Sans qui l'omelette demi-haut : bravo à oeufs !

Oui, dès le début, on entre dans le vif du sujet avec un titre d'article qui ne veut rien dire.

C'est volontairement choisi, pour que le suspense reste entier et que le lecteur soit aimanté et veuille savoir ce qui se trame derrière ces mots incongrus et saugrenus.

Mais d'ailleurs, voire d'ici, pourquoi faudrait-il toujours donner un sens à tout ce qu'on écrit ou tout (ce que) ce con dit ? Cela aurait pû être "Sans qui l'omettre de mi-eau" et là d'emblée (ou dans le maïs), tout le monde aurait sû aussitôt de quoi il retournait, à savoir qu'il avait fait un temps de chien, un temps donc à ne pas mettre un Saint-Bernard ou un cent-bornard dehors ...
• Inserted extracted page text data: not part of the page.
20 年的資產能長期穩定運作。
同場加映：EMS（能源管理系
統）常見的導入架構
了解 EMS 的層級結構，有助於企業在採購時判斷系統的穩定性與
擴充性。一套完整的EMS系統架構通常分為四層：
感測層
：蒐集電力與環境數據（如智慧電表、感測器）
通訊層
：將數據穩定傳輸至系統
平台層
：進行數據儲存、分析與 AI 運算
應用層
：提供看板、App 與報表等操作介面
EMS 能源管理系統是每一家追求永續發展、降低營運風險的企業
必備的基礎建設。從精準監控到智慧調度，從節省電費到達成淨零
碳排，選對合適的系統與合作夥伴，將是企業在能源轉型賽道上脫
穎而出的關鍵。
Heureusement tout avait bien commencé avec la présence réconfortante sur la ligne de départ de la ministre des sports, Mme Flessel, arrivée de très bonne heure à l'aéroport de Sainte Affrique, puis ensuite transportée en voiture, se prenant pour une déesse, et donc assise dans une DS 21 (Citroën), (quelle ID ! ), celle-ci devant, pour se frayer un chemin, faire déesse ou des zigzags au milieu de l'avenue et des coureurs, pour la venue de Laura, entourée de l'aura émanant de sa personne. Celle-ci prit le temps qu'il fallait pour embrasser un à un, et une à une, les 2024 concurrents, selon son compte à elle, dont de nombreux grecs, bien sûr amateurs de déesses, bien velus et Venus de Millau, en compagnie de Gault, un pote à eux. "La bise, on Laura ou on Laura pas ? " se demandaient ceux situés en queue de peloton. Les accompagnateurs en vélo, eurent aussi droit à la bise, certains se pressant pour faire un selfie avec elle, ce qu'on pourrait plutôt dans ce cas appeler une "fisselle". D'autres, pour préserver leurs fesses, avaient crû bon d'enfler selle, et purent ainsi profiter de Laura, assez gonflée, sur leur selle.
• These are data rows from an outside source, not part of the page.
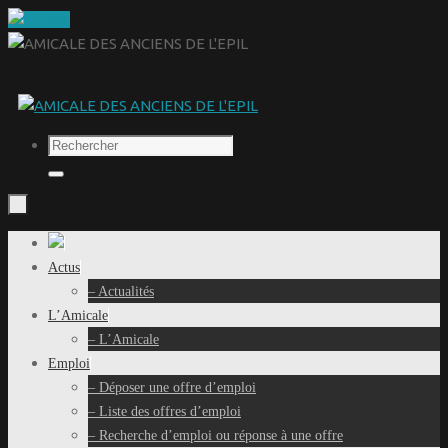
Passer
au
contenu
Recherche
pour
Rechercher
:
Passer
au
Actus
contenu
– Actualités
L’Amicale
– L’Amicale
Emploi
– Déposer une offre d’emploi
– Liste des offres d’emploi
– Recherche d’emploi ou réponse à une offre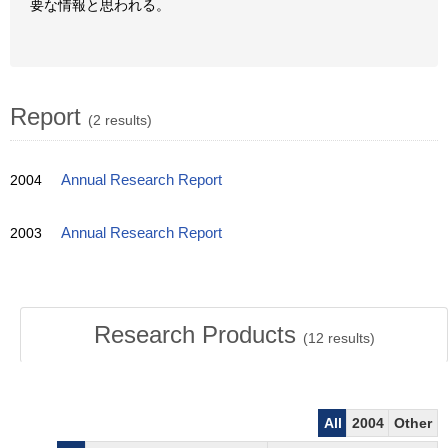
要な情報と思われる。
Report
(2 results)
2004
Annual Research Report
2003
Annual Research Report
Research Products
(
12
results)
All
2004
Other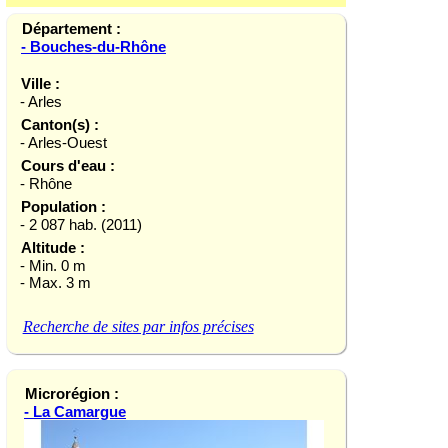
Département :
- Bouches-du-Rhône
Ville :
- Arles
Canton(s) :
- Arles-Ouest
Cours d'eau :
- Rhône
Population :
- 2 087 hab. (2011)
Altitude :
- Min. 0 m
- Max. 3 m
Recherche de sites par infos précises
Microrégion :
- La Camargue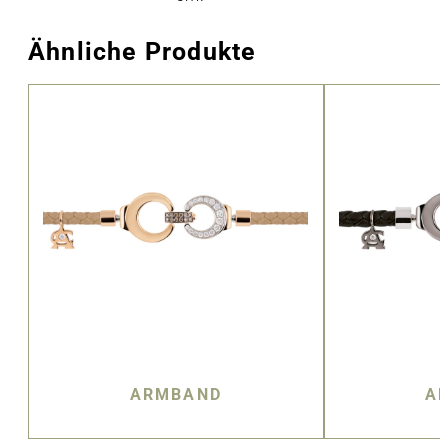
Ähnliche Produkte
ARMBAND
A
Bon, on aurait pû ne pas en faire un fromage, si les berrichons de Chateauroux ici présents, un peu niais évidemment comme le sont les bestiaux issus de cette région sinistrée, n'avaient pas con fondu et compris que la ministre Flessel, sans le " l " à la fin de son nom, allait leur distribuer du fromage frais au lait provenant du tout de son cru. L'eusses-tu cru ? Cela m'épate.
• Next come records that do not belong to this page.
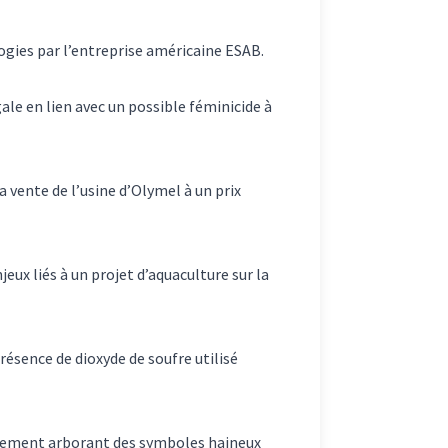
logies par l’entreprise américaine ESAB.
gale en lien avec un possible féminicide à
a vente de l’usine d’Olymel à un prix
njeux liés à un projet d’aquaculture
sur la
résence de dioxyde de soufre utilisé
 vêtement arborant des symboles haineux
Remarque pertinente que peu de gens avaient à l'esprit : Laura Flessel, à peine descendue de l'avion, et ayant donc perdue ses 2 ailes (ou ses 2 " l " ), se fit surnommer par les mécréants "Laura Fesse" !! Franchement ce genre d'humour aurait pû être évité.

Quant aux fesses, elles, certaines parmi celles des assistants en vélos posés sur leurs selles, allaient bien souffrir. Mais rappelons surtout que la pire obsession des suiveurs mâlement membrés était d'éviter que leurs roues pètent, ou bien, que sous les trombes d'eau, " leurs roues coulent, roues coulent " , comme disent les épouses portugaises qui guident leurs maris quand ils garent la voiture en marche arrière.

Sans qui l'omelette demi-haut : bravo à oeufs !

Malheureusement pour elle et au grand dam des coureurs, Laura dût interrompre sa série d'embrassades un peu avant d'atteindre le fin fond du peloton agglutiné sur l'avenue du départ, car comble de malchance, il fallut qu'elle reçusse (on se calme, pas de fausse joie !! ) un coup de fil impromptu de son mari qui la réclamait dare-dare pour terminer de laver la Flessel sale qui remplissait l'évier depuis hier soir ... Pas facile de concilier sa vie de ministre, d'ex championne olympique d'escrime et chatiment, de femme heureuse et comblée dans sa cuisine ! Elle eût beau sexe primer en public, puis s'escrimer, elle ne pût continuer à effleurer la foule des coureurs, prêts à partir au combat, sabre au clair. Laura dût en désespoir de cause rebrousser chemin en évitant les pets de Damocles, un coureur grec, réprouté pour son amour du cassoulet toulousain. Elle pût enfin donner le départ, avant de partir vaquer devant son évier.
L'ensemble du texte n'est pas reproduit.